- Born: 25 April 1872 Palai, Kerala
- Died: 23 May 1935 (aged 63) Kerala, India

= Kadalikkattil Mathai Kathanar =

Kadalikkattil Mathai Kathanar (25 April 1872 - 1 May 1872) was a priest of the Syro-Malabar Church in India, and the founder of Sacred Heart Congregation.

== Life==
Kathanar was born on 25 April 1872 in Palai, Kerala, India. He attended the seminar conducted in the Syrian Carmelite monastery at Mannanam. He was ordained priest on 17 February, 1901. Over the next ten years, he served at Karoor, Lalam and Pala. He founded the Sacred Heart Congregation on 1 January 1911. He also set up schools in Harijan and Kannadiurumpu.

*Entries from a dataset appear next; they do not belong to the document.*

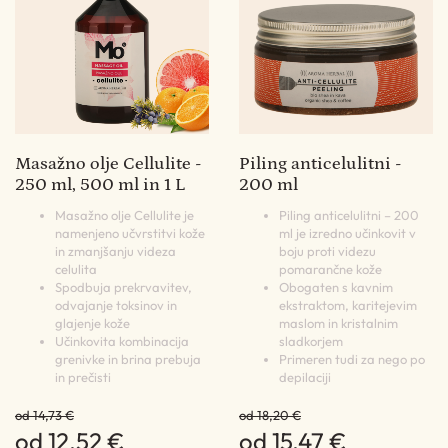
Masažno olje Cellulite -
Piling anticelulitni -
250 ml, 500 ml in 1 L
200 ml
Masažno olje Cellulite je
Piling anticelulitni – 200
namenjeno učvrstitvi kože
ml je izredno učinkovit v
in zmanjšanju videza
boju proti videzu
celulita
pomarančne kože
Spodbuja prekrvavitev,
Obogaten s kavnim
odvajanje toksinov in
ekstraktom, karitejevim
glajenje kože
maslom in kristalnim
Učinkovita kombinacija
sladkorjem
grenivke in brina prebuja
Primeren tudi za nego po
in prečisti
depilaciji
od 14,73 €
od 18,20 €
od 12,52 €
od 15,47 €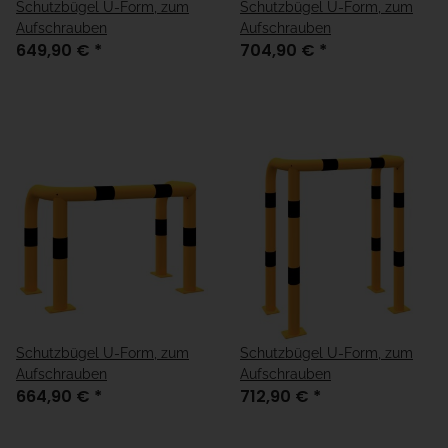
Schutzbügel U-Form, zum
Schutzbügel U-Form, zum
Aufschrauben
Aufschrauben
649,90 €
*
704,90 €
*
Schutzbügel U-Form, zum
Schutzbügel U-Form, zum
Aufschrauben
Aufschrauben
664,90 €
*
712,90 €
*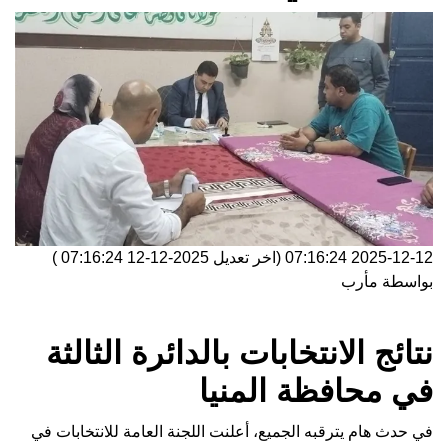
2025-12-12 07:16:24
(اخر تعديل
2025-12-12 07:16:24
)
بواسطة
مأرب
نتائج الانتخابات بالدائرة الثالثة
في محافظة المنيا
في حدث هام يترقبه الجميع، أعلنت اللجنة العامة للانتخابات في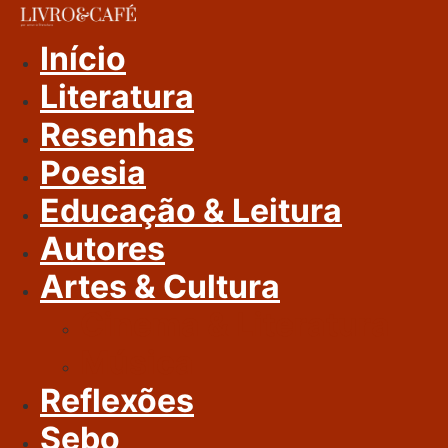
Ir
Para
Início
O
Literatura
Conteúdo
Resenhas
Poesia
Educação & Leitura
Autores
Artes & Cultura
Cinema & Literatura
Música
Reflexões
Sebo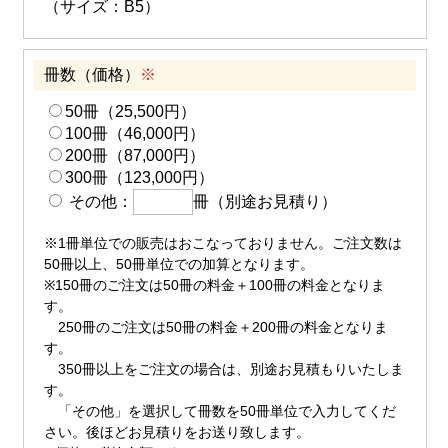
（サイズ：B5）
冊数（価格）
※
50冊（25,500円）
100冊（46,000円）
200冊（87,000円）
300冊（123,000円）
その他：
冊（別途お見積り）
※1冊単位での販売はおこなっておりません。ご注文数は
50冊以上、50冊単位での加算となります。
※150冊のご注文は50冊の料金＋100冊の料金となりま
す。
250冊のご注文は50冊の料金＋200冊の料金となりま
す。
350冊以上をご注文の場合は、別途お見積もりいたしま
す。
「その他」を選択して冊数を50冊単位で入力してくだ
さい。後ほどお見積りをお送り致します。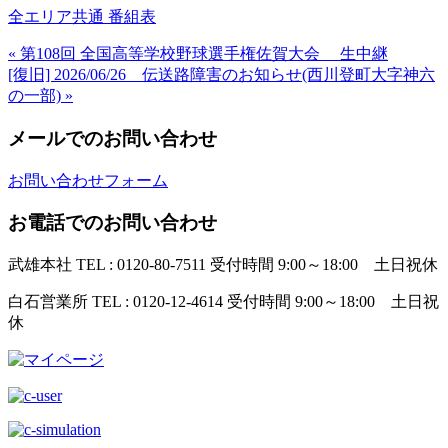
全エリア共通 番組表
« 第108回 全国高等学校野球選手権佐賀大会 生中継
[復旧] 2026/06/26 伝送路障害のお知らせ(西川登町大字神六
の一部) »
メールでのお問い合わせ
お問い合わせフォーム
お電話でのお問い合わせ
武雄本社
TEL : 0120-80-7511
受付時間 9:00～18:00 土日祝休
白石営業所
TEL : 0120-12-4614
受付時間 9:00～18:00 土日祝
休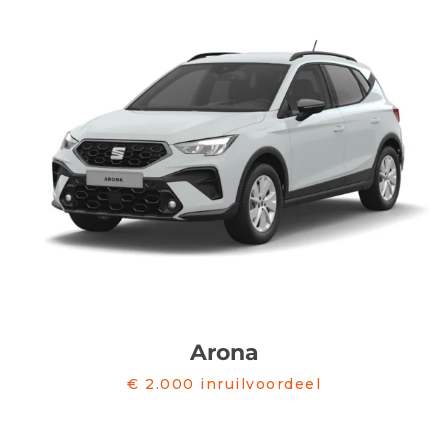
Arona
€ 2.000 inruilvoordeel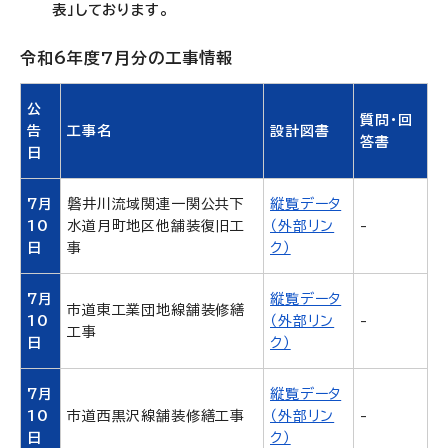
表」しております。
令和6年度7月分の工事情報
公
質問・回
告
工事名
設計図書
答書
日
7月
磐井川流域関連一関公共下
縦覧データ
10
水道月町地区他舗装復旧工
（外部リン
-
日
事
ク）
7月
縦覧データ
市道東工業団地線舗装修繕
10
（外部リン
-
工事
日
ク）
7月
縦覧データ
10
市道西黒沢線舗装修繕工事
（外部リン
-
日
ク）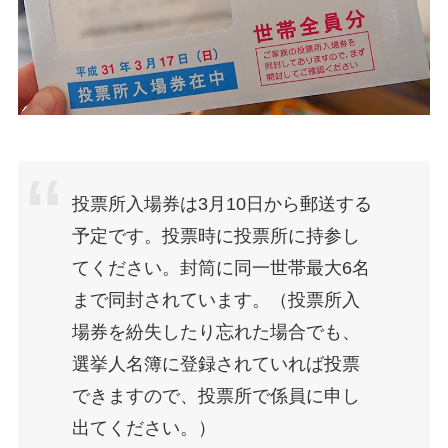
投票所入場券は3月10日から郵送する
予定です。投票時に投票所に持参し
てください。封筒に同一世帯最大6名
まで同封されています。（
投票所入
場券を紛失したり忘れた場合でも、
選挙人名簿に登録されていれば投票
できますので、投票所で係員に申し
出てください。
）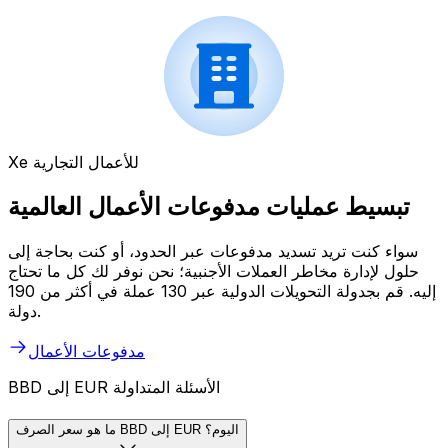
Xe للأعمال التجارية
تبسيط عمليات مدفوعات الأعمال العالمية
سواء كنت تريد تسديد مدفوعات عبر الحدود، أو كنت بحاجة إلى
حلول لإدارة مخاطر العملات الأجنبية؛ نحن نوفر لك كل ما تحتاج
إليه. قم بجدولة التحويلات الدولية عبر 130 عملة في أكثر من 190
دولة.
مدفوعات الأعمال
BBD إلى EUR الأسئلة المتداولة
ما هو سعر الصرف BBD إلى EUR اليوم؟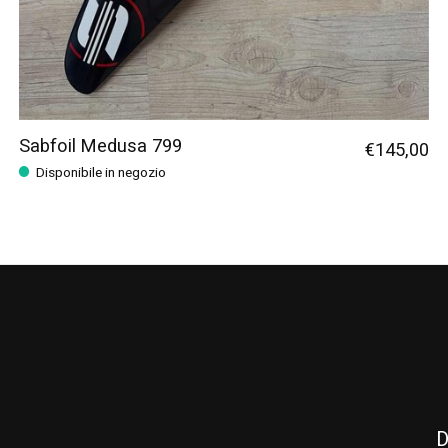
Sabfoil Medusa 799
€145,00
Disponibile in negozio
D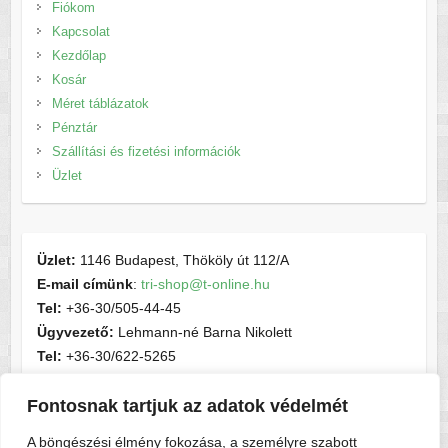
Fiókom
Kapcsolat
Kezdőlap
Kosár
Méret táblázatok
Pénztár
Szállítási és fizetési információk
Üzlet
Üzlet:
1146 Budapest, Thököly út 112/A
E-mail címünk
:
tri-shop@t-online.hu
Tel:
+36-30/505-44-45
Ügyvezető:
Lehmann-né Barna Nikolett
Tel:
+36-30/622-5265
E-mail címünk
:
contactsport@t-online.hu
Cégjegyzékszám:
cg05-06-015156
Fontosnak tartjuk az adatok védelmét
Adószám:
28716440-2-05
A böngészési élmény fokozása, a személyre szabott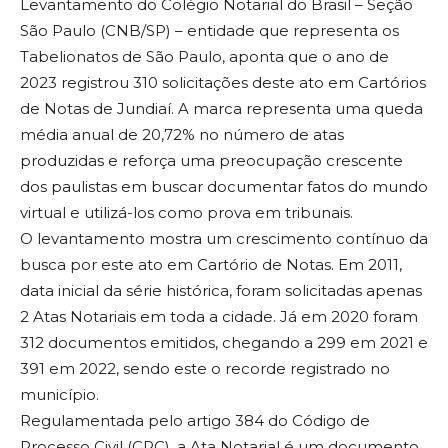
Levantamento do Colégio Notarial do Brasil – Seção
São Paulo (CNB/SP) – entidade que representa os
Tabelionatos de São Paulo, aponta que o ano de
2023 registrou 310 solicitações deste ato em Cartórios
de Notas de Jundiaí. A marca representa uma queda
média anual de 20,72% no número de atas
produzidas e reforça uma preocupação crescente
dos paulistas em buscar documentar fatos do mundo
virtual e utilizá-los como prova em tribunais.
O levantamento mostra um crescimento contínuo da
busca por este ato em Cartório de Notas. Em 2011,
data inicial da série histórica, foram solicitadas apenas
2 Atas Notariais em toda a cidade. Já em 2020 foram
312 documentos emitidos, chegando a 299 em 2021 e
391 em 2022, sendo este o recorde registrado no
município.
Regulamentada pelo artigo 384 do Código de
Processo Civil (CPC), a Ata Notarial é um documento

He died on 23 May 1935. He was buried at the Holy Magi Church in Pala, but two years later his remains were transferred to the Provincial house Chapel of the Sacred Heart Sisters in Pala.

== Beatification process ==

Kathanar was raised to the status of the Servant of God on 12 April 1989.

The beatification process for Kathanar was opened on 12 November 1989, and he was declared Venerable on 27 October 2011 by Pope Benedict XVI.

Kathanar is remembered every year during the Sradha ceremony on 23 May.